*** Block opens ***

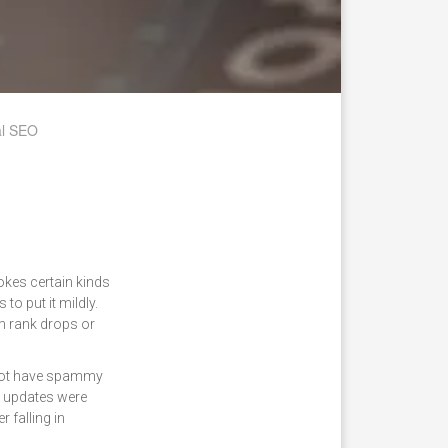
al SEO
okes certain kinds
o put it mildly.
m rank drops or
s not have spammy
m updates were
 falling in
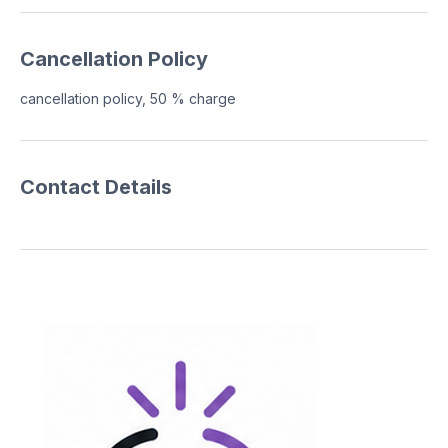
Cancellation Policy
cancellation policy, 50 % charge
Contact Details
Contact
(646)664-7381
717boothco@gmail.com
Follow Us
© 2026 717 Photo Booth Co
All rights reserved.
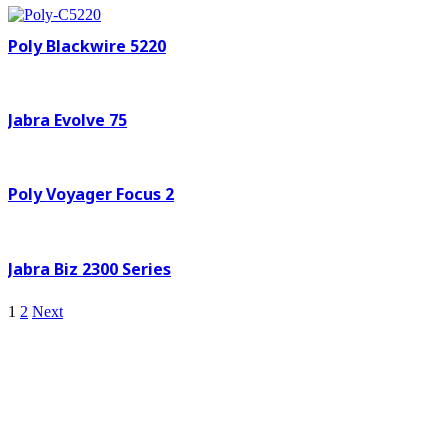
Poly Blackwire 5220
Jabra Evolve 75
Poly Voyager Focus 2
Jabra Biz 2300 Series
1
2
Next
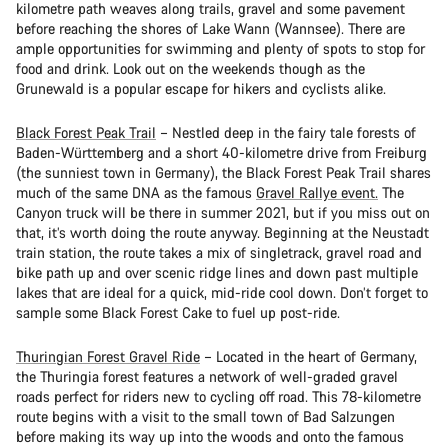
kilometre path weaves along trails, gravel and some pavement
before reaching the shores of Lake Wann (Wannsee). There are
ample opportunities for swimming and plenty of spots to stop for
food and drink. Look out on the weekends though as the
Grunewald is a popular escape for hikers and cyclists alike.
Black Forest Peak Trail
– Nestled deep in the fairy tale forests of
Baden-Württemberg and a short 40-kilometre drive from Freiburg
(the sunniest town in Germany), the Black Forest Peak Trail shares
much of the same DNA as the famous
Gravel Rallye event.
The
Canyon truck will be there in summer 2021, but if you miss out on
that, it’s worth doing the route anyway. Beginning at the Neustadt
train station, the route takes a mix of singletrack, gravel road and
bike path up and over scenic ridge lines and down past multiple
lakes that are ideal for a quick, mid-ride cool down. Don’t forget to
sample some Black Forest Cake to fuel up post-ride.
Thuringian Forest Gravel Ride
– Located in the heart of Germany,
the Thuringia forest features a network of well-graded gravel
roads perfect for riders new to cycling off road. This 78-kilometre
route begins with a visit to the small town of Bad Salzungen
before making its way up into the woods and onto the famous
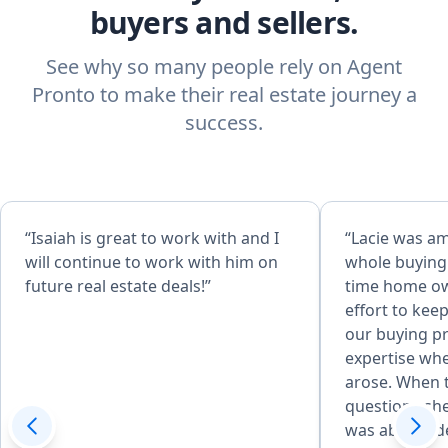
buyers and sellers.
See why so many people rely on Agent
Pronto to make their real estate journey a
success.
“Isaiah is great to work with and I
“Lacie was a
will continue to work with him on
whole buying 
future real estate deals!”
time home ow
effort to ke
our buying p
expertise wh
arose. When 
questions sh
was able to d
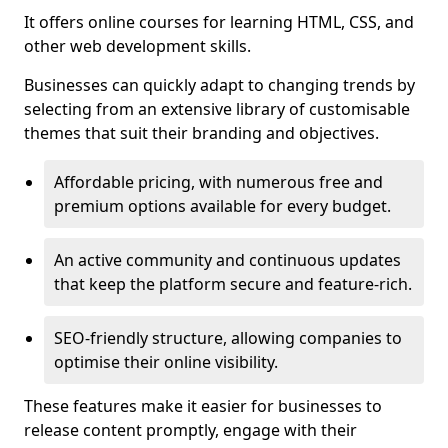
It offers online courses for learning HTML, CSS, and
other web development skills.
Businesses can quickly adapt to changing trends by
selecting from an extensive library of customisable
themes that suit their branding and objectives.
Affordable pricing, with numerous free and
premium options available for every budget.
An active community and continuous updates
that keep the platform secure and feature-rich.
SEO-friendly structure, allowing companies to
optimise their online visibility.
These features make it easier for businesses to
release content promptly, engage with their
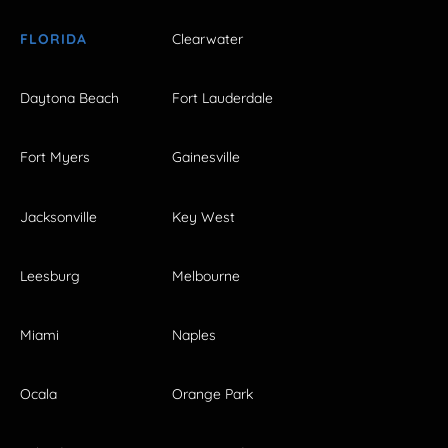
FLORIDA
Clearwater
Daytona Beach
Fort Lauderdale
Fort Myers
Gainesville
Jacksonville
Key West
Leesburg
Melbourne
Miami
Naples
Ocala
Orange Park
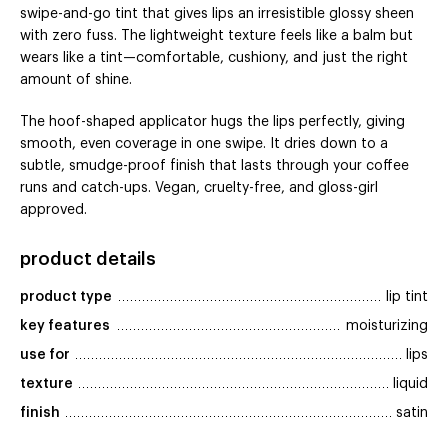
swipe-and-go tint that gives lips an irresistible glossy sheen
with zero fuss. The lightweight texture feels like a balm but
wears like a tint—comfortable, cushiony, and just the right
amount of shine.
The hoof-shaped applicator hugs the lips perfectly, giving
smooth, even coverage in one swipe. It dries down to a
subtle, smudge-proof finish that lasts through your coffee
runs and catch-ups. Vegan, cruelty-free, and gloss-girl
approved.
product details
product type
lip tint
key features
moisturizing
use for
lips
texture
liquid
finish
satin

*** Block closes ***
*** Block opens ***

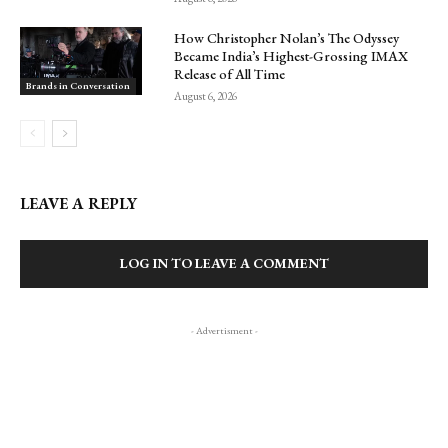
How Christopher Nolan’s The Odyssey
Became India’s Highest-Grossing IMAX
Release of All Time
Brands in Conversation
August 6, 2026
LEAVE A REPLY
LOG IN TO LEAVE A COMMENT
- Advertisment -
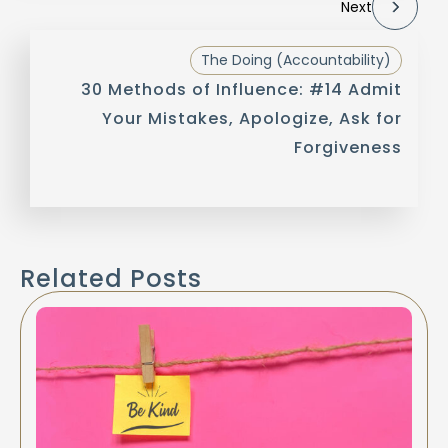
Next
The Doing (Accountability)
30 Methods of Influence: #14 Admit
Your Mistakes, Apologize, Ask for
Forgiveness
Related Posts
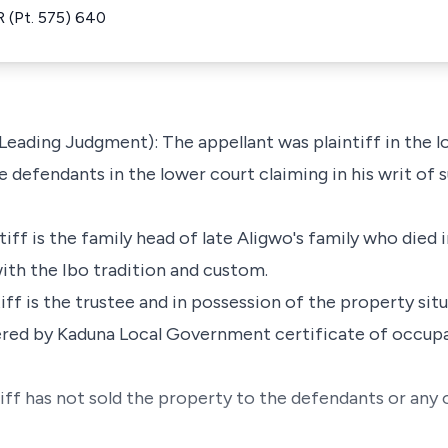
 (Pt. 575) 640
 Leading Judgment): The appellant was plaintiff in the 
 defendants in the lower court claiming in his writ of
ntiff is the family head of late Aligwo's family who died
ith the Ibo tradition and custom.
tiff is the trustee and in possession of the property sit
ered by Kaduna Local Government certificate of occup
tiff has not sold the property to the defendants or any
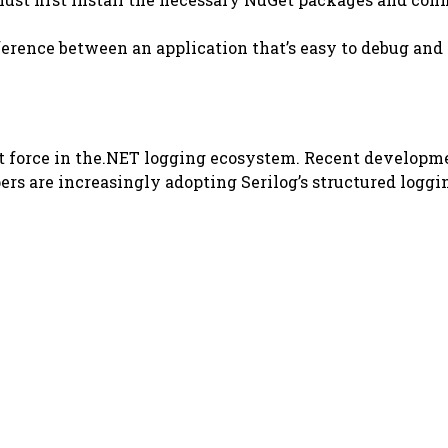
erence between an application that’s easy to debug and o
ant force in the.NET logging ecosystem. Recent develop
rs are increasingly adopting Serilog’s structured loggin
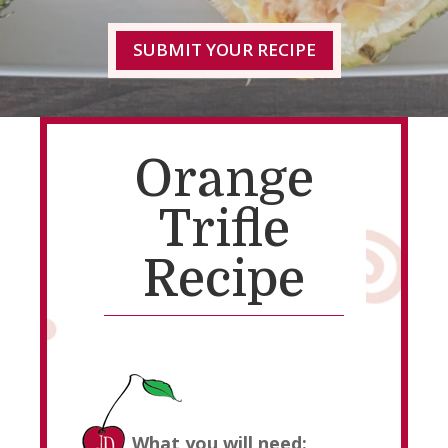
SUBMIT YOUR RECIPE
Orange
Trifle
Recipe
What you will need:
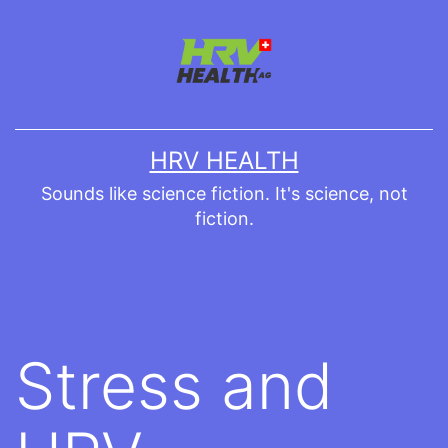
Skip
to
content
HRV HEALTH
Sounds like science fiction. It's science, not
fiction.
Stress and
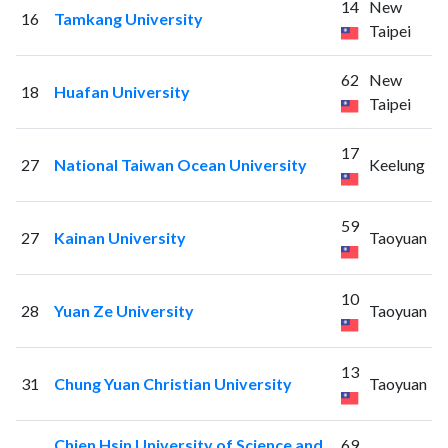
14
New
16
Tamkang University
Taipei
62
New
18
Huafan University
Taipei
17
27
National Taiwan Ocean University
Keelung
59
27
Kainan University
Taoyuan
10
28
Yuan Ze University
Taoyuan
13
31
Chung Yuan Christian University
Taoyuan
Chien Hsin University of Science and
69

*** Block closes ***

* _Activity_: Please set down, exactly and with no pictures, the lines in the entries above starting at the one holding "SEO-friendly structure, allowing companies to" and ending at the one holding "Jacksonville", ends included.

* _Solved problem_:
SEO-friendly structure, allowing companies to
optimise their online visibility.
These features make it easier for businesses to
release content promptly, engage with their
FLORIDA
Clearwater
Daytona Beach
Fort Lauderdale
Fort Myers
Gainesville
Jacksonville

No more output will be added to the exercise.